Re: radosgw: scrub causing slow requests in the md log

[Date Prev][Date Next][Thread Prev][Thread Next][Date Index][Thread Index]

 




On 06/22/2017 04:00 AM, Dan van der Ster wrote:
I'm now running the three relevant OSDs with that patch. (Recompiled,
replaced /usr/lib64/rados-classes/libcls_log.so with the new version,
then restarted the osds).

It's working quite well, trimming 10 entries at a time instead of
1000, and no more timeouts.

Do you think it would be worth decreasing this hardcoded value in ceph proper?

-- Dan

I do, yeah. At least, the trim operation should be able to pass in its own value for that. I opened a ticket for that at http://tracker.ceph.com/issues/20382.

I'd also like to investigate using the ObjectStore's OP_OMAP_RMKEYRANGE operation to trim a range of keys in a single osd op, instead of generating a different op for each key.

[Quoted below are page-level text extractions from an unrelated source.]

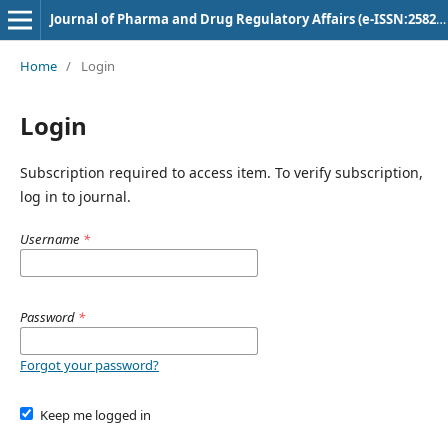
Journal of Pharma and Drug Regulatory Affairs (e-ISSN:2582-3043)
Home
/
Login
Login
Subscription required to access item. To verify subscription,
log in to journal.
Username
*
Password
*
Forgot your password?
Keep me logged in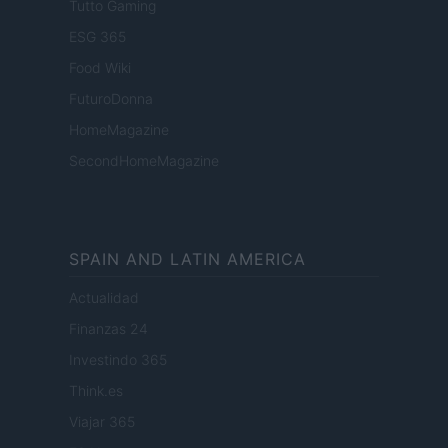
Tutto Gaming
ESG 365
Food Wiki
FuturoDonna
HomeMagazine
SecondHomeMagazine
SPAIN AND LATIN AMERICA
Actualidad
Finanzas 24
Investindo 365
Think.es
Viajar 365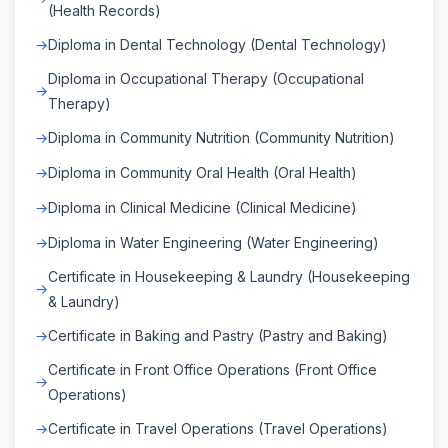
(Health Records)
Diploma in Dental Technology (Dental Technology)
Diploma in Occupational Therapy (Occupational
Therapy)
Diploma in Community Nutrition (Community Nutrition)
Diploma in Community Oral Health (Oral Health)
Diploma in Clinical Medicine (Clinical Medicine)
Diploma in Water Engineering (Water Engineering)
Certificate in Housekeeping & Laundry (Housekeeping
& Laundry)
Certificate in Baking and Pastry (Pastry and Baking)
Certificate in Front Office Operations (Front Office
Operations)
Certificate in Travel Operations (Travel Operations)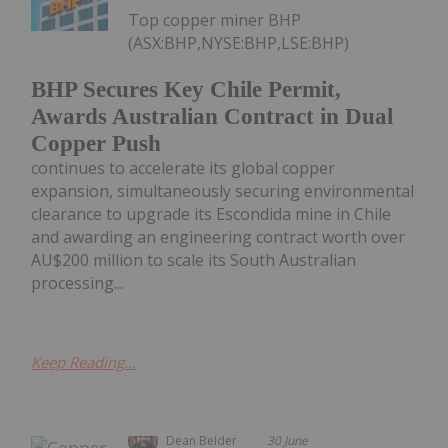
Top copper miner BHP
(ASX:BHP,NYSE:BHP,LSE:BHP)
BHP Secures Key Chile Permit,
Awards Australian Contract in Dual
Copper Push
continues to accelerate its global copper
expansion, simultaneously securing environmental
clearance to upgrade its Escondida mine in Chile
and awarding an engineering contract worth over
AU$200 million to scale its South Australian
processing...
Keep Reading...
Dean Belder
30 June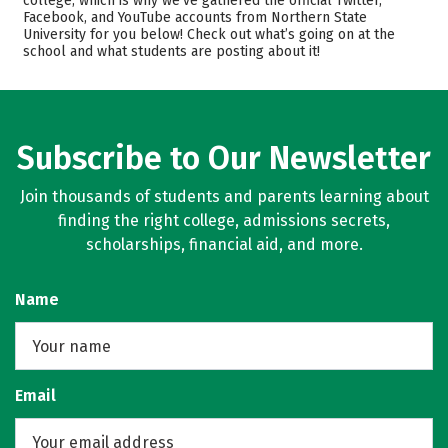
college, which is why we’ve gathered the official Twitter,
Facebook, and YouTube accounts from Northern State
Academics
Majors
University for you below! Check out what’s going on at the
school and what students are posting about it!
Campus Life
Safety
Rankings
Careers
Subscribe to Our Newsletter
Join thousands of students and parents learning about
finding the right college, admissions secrets,
scholarships, financial aid, and more.
Name
Email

I have a PR that does this at https://github.com/ceph/ceph/pull/15183. But it's still hard to guarantee that leveldb can process the entire range inside of the suicide timeout.

Casey



On Wed, Jun 21, 2017 at 3:51 PM, Casey Bodley <cbodley@xxxxxxxxxx> wrote:
That patch looks reasonable. You could also try raising the values of
osd_op_thread_suicide_timeout and filestore_op_thread_suicide_timeout on
that osd in order to trim more at a time.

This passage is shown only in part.